Be patient and ready to go back several times. It will pay off in the end when you get a quality bike at a reasonable price. After going through each step, you may not be satisfied with your bike.

This is a great idea! This will allow you to make notes and compare your results for at least three bikes that you are interested in.

Be patient when inspecting bikes. You should inspect at least one or two bikes per day. You will be able to make a faster decision if there are other buyers interested in the same bike.

Step 7. Step 7.

  • Once you’ve completed the entire process and have all the necessary information, you can make a deal. The first step is to offer a lower price than the seller. The seller’s price is likely already high, so you should offer some flexibility.
  • Support your price offer by highlighting any problems with the bike, if the seller declines your offer. Then, show the seller the numbers and emphasize how much you will have to spend on the bike once you buy it. This justifies a lower price.
  • Also, you can get a price drop on items that do not require to be replaced. You can get a price reduction on things that are not required to be replaced, such as worn tires or scratches on the frame or fork. The owner might want to keep his saddle, as saddles are highly personal.
  • You may also be able to point out an offer that is comparable for a bike similar to yours. Ask the owner whether he can match that price or lower it closer to the comparable offer.

Step 8. Step 8.

It is best to buy a second-hand bike from a local bike shop. You may be able to get a refund if the bike shop does not meet your expectations. Get a receipt.

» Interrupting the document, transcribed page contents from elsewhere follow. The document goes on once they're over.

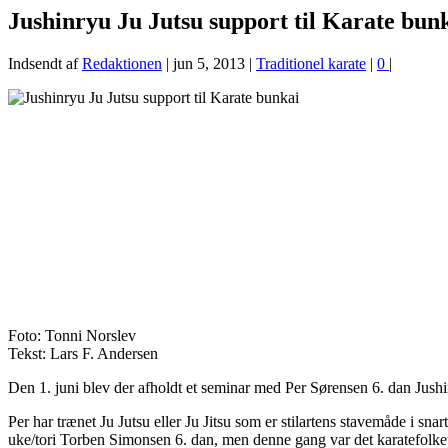
Jushinryu Ju Jutsu support til Karate bun
Indsendt af
Redaktionen
|
jun 5, 2013
|
Traditionel karate
|
0
|
Foto: Tonni Norslev
Tekst: Lars F. Andersen
Den 1. juni blev der afholdt et seminar med Per Sørensen 6. dan Jush
Per har trænet Ju Jutsu eller Ju Jitsu som er stilartens stavemåde i sna
uke/tori Torben Simonsen 6. dan, men denne gang var det karatefolket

You can pay online for the bike by using PayPal. Paypal has a very good policy regarding protecting buyers. Paypal wants to ensure the buyer receives exactly what they have paid for, as described in their sellers ad. It is a good idea, before making the purchase, to take a picture of the ad.

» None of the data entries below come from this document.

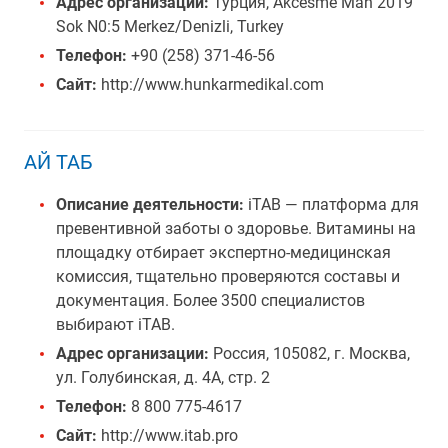
Адрес организации:
Турция, Akcesme Mah 2019
Sok N0:5 Merkez/Denizli, Turkey
Телефон:
+90 (258) 371-46-56
Сайт:
http://www.hunkarmedikal.com
АЙ ТАБ
Описание деятельности:
iTAB — платформа для
превентивной заботы о здоровье. Витамины на
площадку отбирает экспертно-медицинская
комиссия, тщательно проверяются составы и
документация. Более 3500 специалистов
выбирают iTAB.
Адрес организации:
Россия, 105082, г. Москва,
ул. Голубинская, д. 4А, стр. 2
Телефон:
8 800 775-4617
Сайт:
http://www.itab.pro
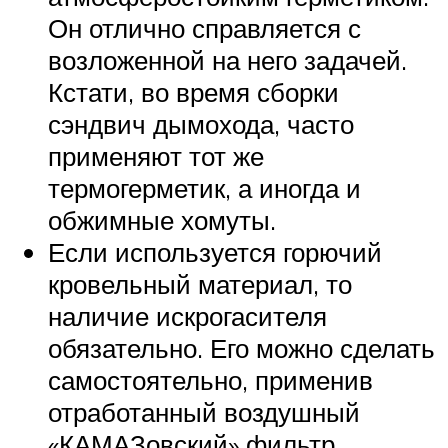
Он отлично справляется с
возложенной на него задачей.
Кстати, во время сборки
сэндвич дымохода, часто
применяют тот же
термогерметик, а иногда и
обжимные хомуты.
Если используется горючий
кровельный материал, то
наличие искрогасителя
обязательно. Его можно сделать
самостоятельно, применив
отработанный воздушный
«КАМАЗовский» фильтр.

You can only buy the bike if you visit the owners after you have inspected it. Don’t pay for it with cash because once you pay with cash then it is gone and you will probably not get it back if there is a problem.

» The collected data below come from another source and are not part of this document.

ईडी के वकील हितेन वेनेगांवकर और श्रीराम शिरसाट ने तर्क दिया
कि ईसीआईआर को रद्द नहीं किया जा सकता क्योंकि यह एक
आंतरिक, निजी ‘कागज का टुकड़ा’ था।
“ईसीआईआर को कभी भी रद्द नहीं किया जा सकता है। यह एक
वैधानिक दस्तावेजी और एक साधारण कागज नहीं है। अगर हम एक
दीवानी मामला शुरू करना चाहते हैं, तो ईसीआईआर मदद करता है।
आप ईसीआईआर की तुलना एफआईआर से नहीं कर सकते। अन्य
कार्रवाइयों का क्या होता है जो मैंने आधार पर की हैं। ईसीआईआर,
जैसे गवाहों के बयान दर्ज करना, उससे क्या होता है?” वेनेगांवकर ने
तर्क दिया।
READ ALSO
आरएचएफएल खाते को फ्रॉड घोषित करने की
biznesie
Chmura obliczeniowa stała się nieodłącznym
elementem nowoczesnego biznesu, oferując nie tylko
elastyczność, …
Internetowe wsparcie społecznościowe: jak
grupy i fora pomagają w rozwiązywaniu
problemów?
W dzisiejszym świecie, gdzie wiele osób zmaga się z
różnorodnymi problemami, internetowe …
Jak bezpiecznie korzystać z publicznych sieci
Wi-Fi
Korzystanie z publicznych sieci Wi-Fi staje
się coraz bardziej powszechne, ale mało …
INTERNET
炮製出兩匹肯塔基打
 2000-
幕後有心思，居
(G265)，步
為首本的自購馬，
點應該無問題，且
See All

Paying by check is the best option. Send your check to the owner. In the memo section, write what the check is for. This would be for a used mountain bike. This will ensure that you keep a record. Ask the owner for a receipt. Include the price and any other details about the bike.

Step 9. Step 9.

It is now yours to take home. You can set it up however you want. Give it a good cleaning and a good lubricant. Any parts that need to be replaced should be replaced. Enjoy!